Segundo ele, houve acordo recente para destravar a proposta, considerada estratégica para reforçar a atuação do Banco Central em momentos de instabilidade no sistema financeiro.

A principal mudança envolve justamente um dos pontos mais sensíveis do projeto: a possibilidade de uso de recursos públicos para socorrer bancos em crise. Haddad confirmou que o governo concordou em retirar esse trecho do texto.

— Nós concordamos em suprimir esses dispositivos porque eles realmente não são necessários. Numa situação extrema conforme está previsto ali você tem outros mecanismos. Então nós concordamos e falamos com o líder do PT também, o líder do governo e acredito que há clima para prosperar — disse Haddad, após reunião com o presidente da Câmara, Hugo Motta (Republicanos-PB).

A fala do ministro consolida uma mudança de posição dentro do próprio governo.

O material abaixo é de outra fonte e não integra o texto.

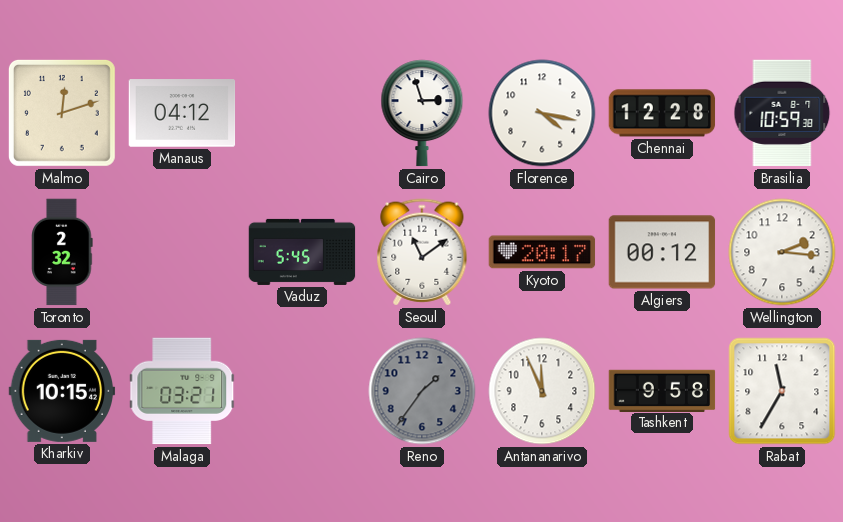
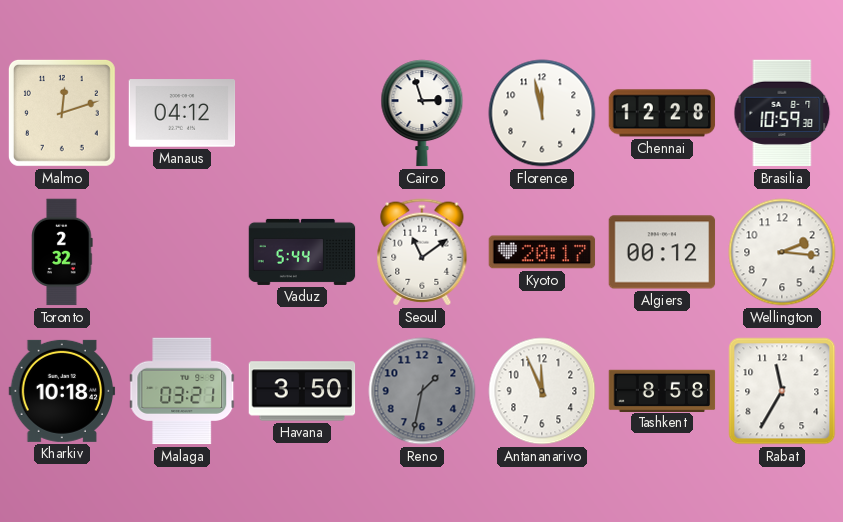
Florence: 4:17 -> 11:58
Vaduz: 5:45 -> 5:44
Kharkiv: 10:15 -> 10:18
Havana: none -> 3:50
Reno: 1:36 -> 1:32
Tashkent: 9:58 -> 8:58
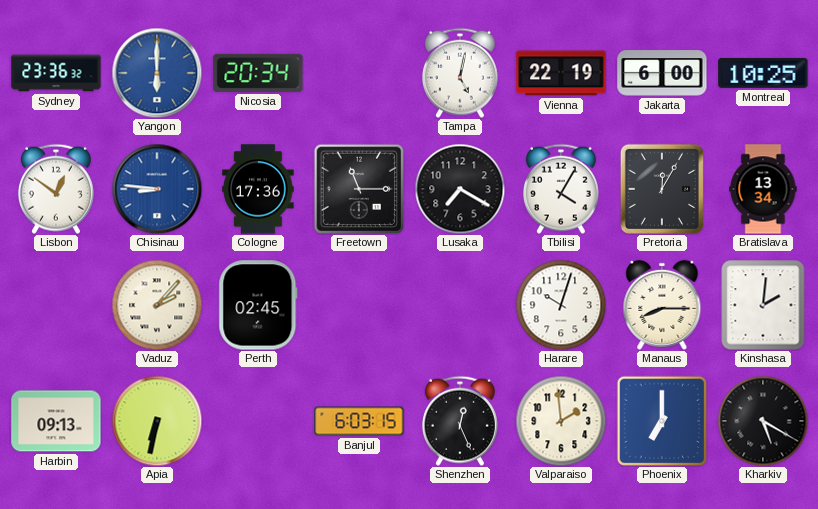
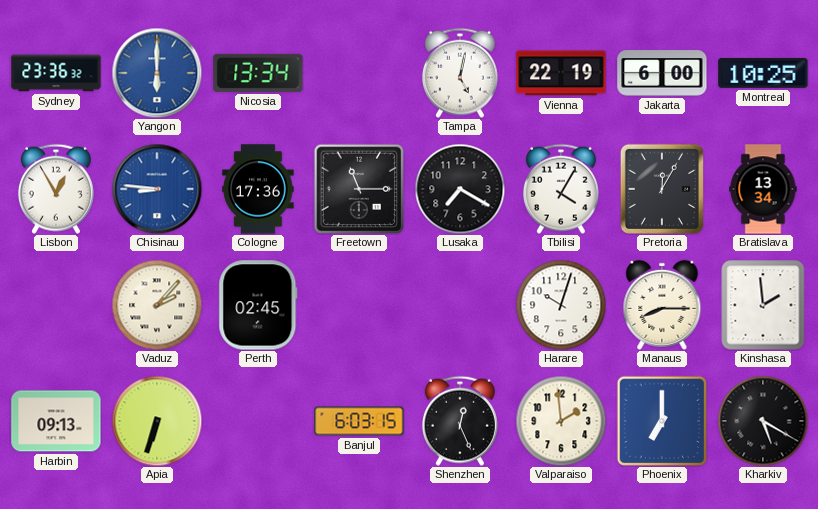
Nicosia: 20:34 -> 13:34
Lisbon: 12:51 -> 12:55
Kinshasa: 2:01 -> 1:59
Apia: 6:32 -> 6:33
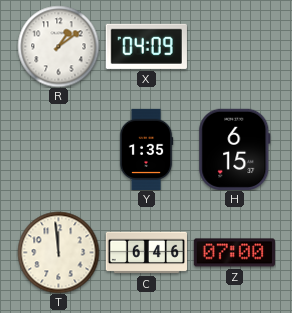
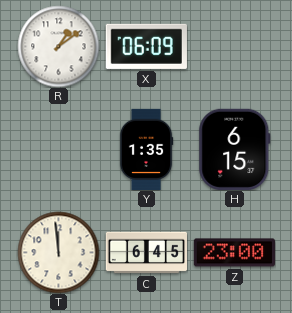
X: 04:09 -> 06:09
C: 6:46 -> 6:45
Z: 07:00 -> 23:00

A equipe econômica, que antes via o mecanismo de apoio da União como parte importante do projeto, passou a apoiar a retirada do dispositivo diante da resistência política no Congresso, especialmente após a repercussão do caso envolvendo o Banco Master.

Parlamentares vinham criticando a possibilidade de socorro com dinheiro público sem necessidade de aprovação legislativa, o que poderia, na avaliação deles, reduzir o controle do Congresso sobre esse tipo de operação.

O ministro evitou cravar um prazo. Ele lembrou que a tramitação depende do Congresso e indicou que não deve acompanhar diretamente os próximos passos, já que deixará o cargo.

O que está em jogo

O projeto de resolução bancária, apresentado ainda em 2019, busca modernizar o conjunto de regras para lidar com bancos em dificuldades, reduzindo riscos de crises financeiras mais amplas.

Entre os principais instrumentos previstos estão:

Regime de estabilização, que permite ao Banco Central intervir para manter o funcionamento da instituição antes de uma quebra;

Bail-in, mecanismo que obriga acionistas e investidores a absorver prejuízos antes de qualquer ajuda externa;

Conversão de dívidas em ações, reduzindo o passivo do banco;

Criação de um fundo de resolução, financiado pelo próprio sistema financeiro, para apoiar reestruturações.

A lógica do projeto é priorizar soluções privadas e de mercado antes de qualquer eventual intervenção pública.